Q5: Can Ephedrine be used in patients with renal impairment?
A: Yes, but with caution. Reduced dosage and careful monitoring are required.
Q6: Is Ephedrine safe to use during pregnancy?
A: Use only if the potential benefits outweigh the risks. It’s best to avoid use if possible.
Q7: Can Ephedrine interact with other medications?
A: Yes. Significant interactions can occur with MAOIs, tricyclic antidepressants, certain anesthetics, and other sympathomimetics.
Q8: What should I monitor in patients receiving Ephedrine?
A: Closely monitor heart rate, blood pressure, ECG, and respiratory status.
Q9: What is the maximum recommended daily dose of Ephedrine for adults?

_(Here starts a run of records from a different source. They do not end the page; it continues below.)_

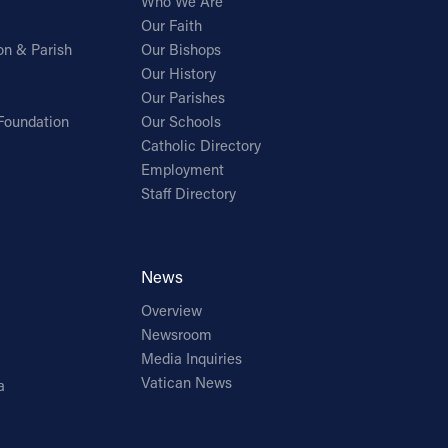
Who We Are
Our Faith
on & Parish
Our Bishops
Our History
Our Parishes
Foundation
Our Schools
Catholic Directory
Employment
Staff Directory
News
Overview
Newsroom
Media Inquiries
Vatican News
a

A: For oral formulations, the maximum dose is generally 150mg/day. For parenteral administration, the maximum total dose depends on the indication, but should generally not exceed 50mg for IV bolus administration, and 150mg total over a 24 hour period.
Q10: How should Ephedrine be administered intravenously?
A: It should be given as a slow intravenous injection or bolus, diluted according to package instructions when necessary. Take care to avoid extravasation.